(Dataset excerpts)
★ ★ ★ ★

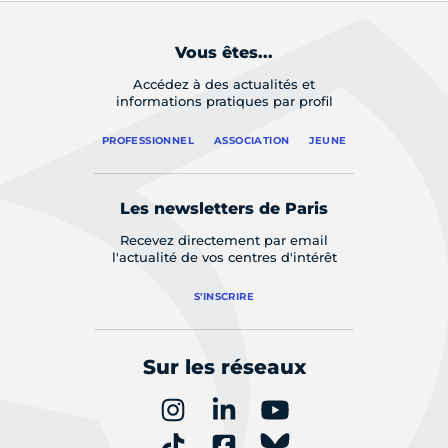
Vous êtes...
Accédez à des actualités et
informations pratiques par profil
PROFESSIONNEL
ASSOCIATION
JEUNE
Les newsletters de Paris
Recevez directement par email
l'actualité de vos centres d'intérêt
S'INSCRIRE
Sur les réseaux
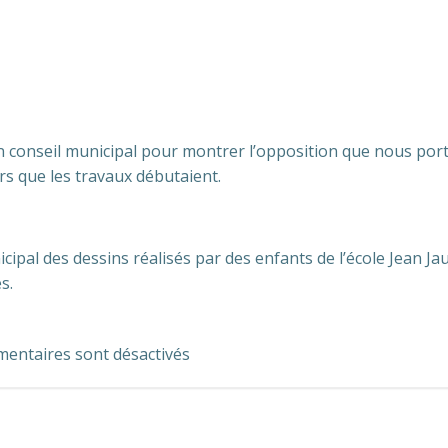
conseil municipal pour montrer l’opposition que nous por
rs que les travaux débutaient.
pal des dessins réalisés par des enfants de l’école Jean Ja
s.
entaires sont désactivés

★ ★ ★ ★

_Exercise brief_. Return the lines beginning at the one that contains "rs que les travaux débutaient." and continuing through the last line of the data, exactly as they stand and without any others.

_Problem solution_.
rs que les travaux débutaient.
pal des dessins réalisés par des enfants de l’école Jean Ja
s.
entaires sont désactivés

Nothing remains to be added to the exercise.